▶ **Requirement**
The records that follow are to be repeated in full, with no pictures retained.

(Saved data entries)
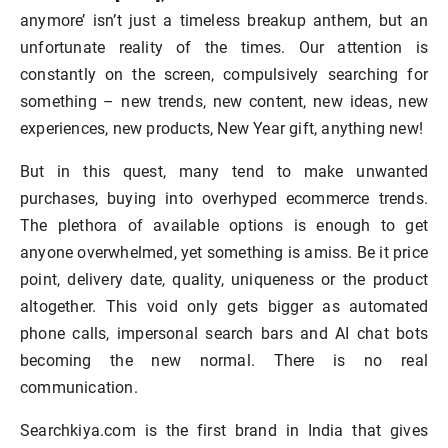
anymore’ isn’t just a timeless breakup anthem, but an
unfortunate reality of the times. Our attention is
constantly on the screen, compulsively searching for
something – new trends, new content, new ideas, new
experiences, new products, New Year gift, anything new!
But in this quest, many tend to make unwanted
purchases, buying into overhyped ecommerce trends.
The plethora of available options is enough to get
anyone overwhelmed, yet something is amiss. Be it price
point, delivery date, quality, uniqueness or the product
altogether. This void only gets bigger as automated
phone calls, impersonal search bars and AI chat bots
becoming the new normal. There is no real
communication.
Searchkiya.com is the first brand in India that gives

▶ **Result for this task**
anymore’ isn’t just a timeless breakup anthem, but an
unfortunate reality of the times. Our attention is
constantly on the screen, compulsively searching for
something – new trends, new content, new ideas, new
experiences, new products, New Year gift, anything new!
But in this quest, many tend to make unwanted
purchases, buying into overhyped ecommerce trends.
The plethora of available options is enough to get
anyone overwhelmed, yet something is amiss. Be it price
point, delivery date, quality, uniqueness or the product
altogether. This void only gets bigger as automated
phone calls, impersonal search bars and AI chat bots
becoming the new normal. There is no real
communication.
Searchkiya.com is the first brand in India that gives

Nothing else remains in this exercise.